From the Geometric Sketchbook of Nature: Tree Triangle, 1973, Cortesia da Galeria Thaddaeus Ropac © VALIE EXPORT, VG Bild-Kunst, Bonn 2023

O corpo enquanto registro e inscrição do espaço

Um segundo núcleo em destaque na retrospectiva é a série iniciada na década seguinte, Configurações do Corpo (1972-1982). Suas ações nesses trabalhos sugerem provocações mais sutis, porém com a mesma intenção de questionar hierarquias e ideologias que moldam uma cidade. Mais uma vez, seu corpo é colocado como medida com a função de reclassificar o entorno e se inscrever naqueles espaços, criando outras maneiras de ocupá-los a partir de estados internos subjetivos. Muitos dos ambientes retratados são edifícios monumentais de Viena, que ainda se recuperava das tramas do pós-guerra, ou paisagens onde quase não havia a presença de pessoas. Como escreve em suas anotações, “O corpo é esvaziado e passa a fazer parte de um espaço, revelando os vazios e as feridas da sociedade.”

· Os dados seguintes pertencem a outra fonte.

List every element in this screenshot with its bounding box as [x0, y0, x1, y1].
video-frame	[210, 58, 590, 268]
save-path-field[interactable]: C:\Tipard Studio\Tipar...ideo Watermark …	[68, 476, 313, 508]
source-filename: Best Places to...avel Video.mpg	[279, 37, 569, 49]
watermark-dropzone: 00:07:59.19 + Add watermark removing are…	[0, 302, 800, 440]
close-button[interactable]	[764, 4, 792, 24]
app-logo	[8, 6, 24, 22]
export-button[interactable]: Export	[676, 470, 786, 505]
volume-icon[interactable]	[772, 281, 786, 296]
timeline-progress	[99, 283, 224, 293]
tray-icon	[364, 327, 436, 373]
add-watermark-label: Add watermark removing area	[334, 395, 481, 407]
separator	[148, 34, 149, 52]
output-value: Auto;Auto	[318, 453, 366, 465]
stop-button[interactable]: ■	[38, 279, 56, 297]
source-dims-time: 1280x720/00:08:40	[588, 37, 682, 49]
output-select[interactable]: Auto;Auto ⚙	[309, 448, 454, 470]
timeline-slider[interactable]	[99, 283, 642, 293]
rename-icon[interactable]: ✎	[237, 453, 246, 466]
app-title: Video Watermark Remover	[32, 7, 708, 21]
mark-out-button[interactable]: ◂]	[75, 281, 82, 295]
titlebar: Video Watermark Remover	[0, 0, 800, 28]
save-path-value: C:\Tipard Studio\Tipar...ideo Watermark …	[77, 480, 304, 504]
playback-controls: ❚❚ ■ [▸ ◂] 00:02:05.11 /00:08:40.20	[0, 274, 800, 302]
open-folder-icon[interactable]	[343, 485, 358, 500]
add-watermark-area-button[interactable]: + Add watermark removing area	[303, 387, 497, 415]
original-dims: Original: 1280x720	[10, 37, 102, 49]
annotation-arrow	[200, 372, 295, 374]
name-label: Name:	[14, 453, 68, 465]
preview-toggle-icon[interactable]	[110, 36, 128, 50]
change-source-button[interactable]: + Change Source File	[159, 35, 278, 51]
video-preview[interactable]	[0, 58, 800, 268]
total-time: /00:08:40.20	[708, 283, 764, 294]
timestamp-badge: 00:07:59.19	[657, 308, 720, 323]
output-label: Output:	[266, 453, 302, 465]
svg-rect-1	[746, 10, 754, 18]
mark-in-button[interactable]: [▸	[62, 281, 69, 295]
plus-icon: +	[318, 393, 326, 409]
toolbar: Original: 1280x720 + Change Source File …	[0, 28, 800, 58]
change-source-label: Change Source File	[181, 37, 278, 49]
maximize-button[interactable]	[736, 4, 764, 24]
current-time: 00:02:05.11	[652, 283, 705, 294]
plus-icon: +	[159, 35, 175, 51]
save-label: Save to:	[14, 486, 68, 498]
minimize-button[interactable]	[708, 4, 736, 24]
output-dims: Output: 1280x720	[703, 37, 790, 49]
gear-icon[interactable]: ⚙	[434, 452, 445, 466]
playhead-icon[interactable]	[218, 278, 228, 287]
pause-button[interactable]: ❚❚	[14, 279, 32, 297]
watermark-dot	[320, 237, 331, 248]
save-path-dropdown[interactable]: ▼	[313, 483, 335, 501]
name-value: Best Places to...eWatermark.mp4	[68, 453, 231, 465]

Embora sua influência na arte de vanguarda feminista seja inegável, VALIE EXPORT levou tempo para ter uma visibilidade que a permitisse viver de seu trabalho como artista. O que começou a acontecer apenas nos anos 2000, após sua obra ser adquirida por grandes coleções norte-americanas ou pelo MoMA, que em 2012 comprou um conjunto significativo de suas obras.

Vendo sua produção reunida em uma retrospectiva, fica claro como o fato de não estar inserida no mercado lhe deu maior liberdade para seguir mais livremente por um caminho experimental. Por outro lado, alguns trabalhos dos anos 1980 ao 2000 parecem hoje um pouco deslocados do tempo – diferente de sua produção das décadas de 1960 e 1970, que dialoga melhor com o presente.

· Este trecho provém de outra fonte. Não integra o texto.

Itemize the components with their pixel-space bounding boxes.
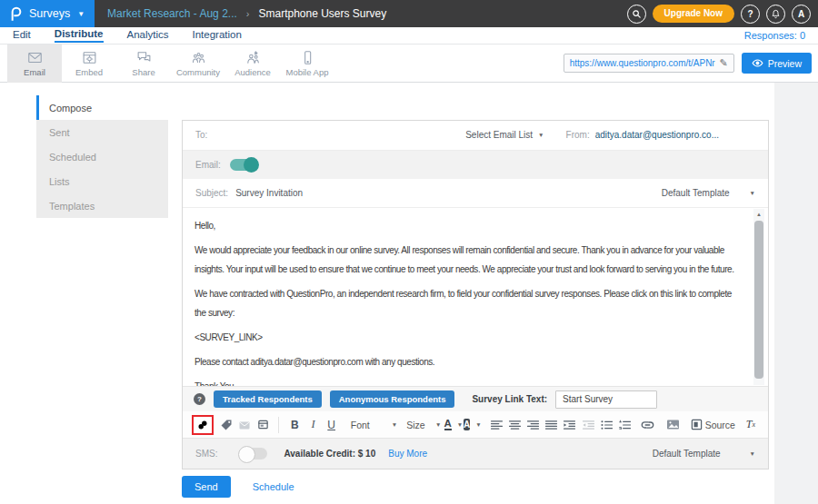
breadcrumb-folder[interactable]: Market Research - Aug 2... <box>107 7 237 20</box>
compose-card: To: Select Email List ▼ From: aditya.dat… <box>182 120 769 469</box>
bold-button[interactable]: B <box>286 416 303 434</box>
tab-integration[interactable]: Integration <box>193 29 242 42</box>
email-toggle[interactable] <box>230 159 258 171</box>
underline-button[interactable]: U <box>324 416 340 434</box>
layout-box-icon <box>257 419 269 430</box>
send-button[interactable]: Send <box>182 476 231 498</box>
sms-toggle[interactable] <box>239 448 267 460</box>
channel-embed[interactable]: Embed <box>62 44 116 83</box>
size-dropdown[interactable]: Size▼ <box>404 420 443 430</box>
select-email-list-dropdown[interactable]: Select Email List <box>465 130 533 140</box>
numbered-list-button[interactable] <box>616 416 633 434</box>
tab-edit[interactable]: Edit <box>13 29 31 42</box>
buy-more-link[interactable]: Buy More <box>388 449 427 459</box>
increase-indent-button[interactable] <box>562 416 578 434</box>
decrease-indent-button[interactable] <box>580 416 596 434</box>
chevron-down-icon: ▼ <box>457 421 463 428</box>
search-button[interactable] <box>627 5 646 24</box>
merge-tag-button[interactable] <box>218 416 234 434</box>
channel-audience[interactable]: Audience <box>225 44 280 83</box>
toolbar-divider <box>278 417 279 433</box>
body-paragraph: We would appreciate your feedback in our… <box>195 241 741 279</box>
email-template-button[interactable] <box>236 416 253 434</box>
audience-icon <box>245 50 261 65</box>
embed-icon <box>82 50 97 65</box>
channel-label: Share <box>132 67 155 77</box>
bell-icon <box>771 9 781 19</box>
scroll-up-icon[interactable]: ▲ <box>753 209 764 220</box>
body-scrollbar[interactable]: ▲ <box>753 209 764 386</box>
insert-link-variable-highlight[interactable] <box>192 415 214 435</box>
sidebar-item-scheduled[interactable]: Scheduled <box>36 144 168 169</box>
sidebar-item-sent[interactable]: Sent <box>36 120 168 144</box>
font-dropdown[interactable]: Font▼ <box>349 420 400 430</box>
survey-url-field[interactable]: https://www.questionpro.com/t/APNrFZ ✎ <box>564 54 734 73</box>
envelope-icon <box>238 419 251 431</box>
preview-button[interactable]: Preview <box>742 53 812 74</box>
sms-row: SMS: Available Credit: $ 10 Buy More Def… <box>183 439 768 469</box>
bullet-list-icon <box>601 420 613 430</box>
sidebar-item-templates[interactable]: Templates <box>36 193 168 218</box>
sidebar-item-lists[interactable]: Lists <box>36 169 168 193</box>
schedule-link[interactable]: Schedule <box>253 481 294 492</box>
community-icon <box>191 50 206 65</box>
chevron-down-icon: ▼ <box>392 421 397 428</box>
italic-button[interactable]: I <box>304 416 321 434</box>
link-icon <box>641 419 654 431</box>
source-button[interactable]: Source <box>691 416 735 434</box>
chevron-down-icon: ▼ <box>750 450 755 457</box>
subject-template-dropdown[interactable]: Default Template <box>662 188 730 198</box>
email-toggle-label: Email: <box>195 160 221 170</box>
from-email-value[interactable]: aditya.datar@questionpro.co... <box>595 130 719 140</box>
email-body-editor[interactable]: Hello, We would appreciate your feedback… <box>183 208 768 387</box>
upgrade-now-button[interactable]: Upgrade Now <box>653 5 734 23</box>
sms-template-dropdown[interactable]: Default Template <box>653 449 721 459</box>
edit-url-pencil-icon[interactable]: ✎ <box>719 57 727 69</box>
anonymous-respondents-button[interactable]: Anonymous Respondents <box>330 390 455 408</box>
align-right-button[interactable] <box>525 416 542 434</box>
channel-share[interactable]: Share <box>116 44 171 83</box>
insert-image-button[interactable] <box>665 416 682 434</box>
notifications-button[interactable] <box>766 5 785 24</box>
avatar[interactable]: A <box>792 5 811 24</box>
help-button[interactable]: ? <box>741 5 760 24</box>
tab-distribute[interactable]: Distribute <box>55 28 104 43</box>
survey-link-text-input[interactable] <box>555 390 657 409</box>
survey-link-text-label: Survey Link Text: <box>472 394 547 404</box>
email-toggle-row: Email: <box>183 151 768 179</box>
insert-link-button[interactable] <box>639 416 655 434</box>
align-center-icon <box>509 420 521 430</box>
channel-community[interactable]: Community <box>171 44 225 83</box>
bullet-list-button[interactable] <box>598 416 614 434</box>
align-center-button[interactable] <box>507 416 524 434</box>
subject-value[interactable]: Survey Invitation <box>235 188 303 198</box>
tracked-respondents-button[interactable]: Tracked Respondents <box>214 390 322 408</box>
respondents-row: ? Tracked Respondents Anonymous Responde… <box>183 386 768 411</box>
sidebar-item-compose[interactable]: Compose <box>36 95 168 120</box>
responses-count[interactable]: Responses: 0 <box>744 30 805 41</box>
remove-format-button[interactable]: Tx <box>743 416 759 434</box>
text-color-button[interactable]: A▼ <box>444 416 462 434</box>
email-sidebar: Compose Sent Scheduled Lists Templates <box>36 95 168 218</box>
channel-email[interactable]: Email <box>7 44 62 83</box>
channel-label: Embed <box>75 67 103 77</box>
indent-increase-icon <box>564 420 575 430</box>
tag-icon <box>220 419 233 431</box>
from-label: From: <box>566 130 590 140</box>
survey-nav: Edit Distribute Analytics Integration Re… <box>0 27 818 44</box>
app-window: Surveys ▼ Market Research - Aug 2... › S… <box>0 0 818 504</box>
channel-mobile-app[interactable]: Mobile App <box>280 44 334 83</box>
mobile-app-icon <box>300 50 315 65</box>
product-switcher[interactable]: Surveys ▼ <box>0 0 95 27</box>
email-distribute-content: Compose Sent Scheduled Lists Templates T… <box>0 83 818 504</box>
insert-block-button[interactable] <box>254 416 271 434</box>
align-left-button[interactable] <box>488 416 504 434</box>
tab-analytics[interactable]: Analytics <box>127 29 169 42</box>
help-tooltip-icon[interactable]: ? <box>194 393 205 405</box>
scrollbar-thumb[interactable] <box>754 221 763 380</box>
background-color-button[interactable]: A▼ <box>464 416 481 434</box>
header-actions: Upgrade Now ? A <box>627 5 818 24</box>
indent-decrease-icon <box>583 420 594 430</box>
subject-row: Subject: Survey Invitation Default Templ… <box>183 179 768 208</box>
justify-button[interactable] <box>544 416 560 434</box>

Uma das exceções é a instalação Fragmentos das imagens de uma carícia (1994). Ocupando o centro da última sala, 18 lâmpadas acesas movem-se verticalmente em direção a cilindros preenchidos com óleo, leite ou água. Cada um dos líquidos – preto, branco e transparente – refrata a luz de maneira distinta, sugerindo uma relação com o processo químico da película. O número 18 é também uma referência ao número mínimo de quadros por segundo necessários para que o movimento seja percebido como fluido na projeção de um filme. Além de ser uma homenagem ao cinema, área em que VALIE EXPORT também se destacou com longas-metragens como Adversários Invisíveis (1977) e A Prática do Amor (1985), a instalação traduz bem a experiência sensorial que ela sempre buscou ao pensar a imagem. E sem deixar de assumir os riscos desse processo, como misturar água à eletricidade. ///

Nathalia Lavigne é pesquisadora, jornalista e curadora. Atualmente vive em Berlim, após um período como pesquisadora visitante da Humboldt Universität zu Berlin, contemplada com uma bolsa da DAAD em 2021.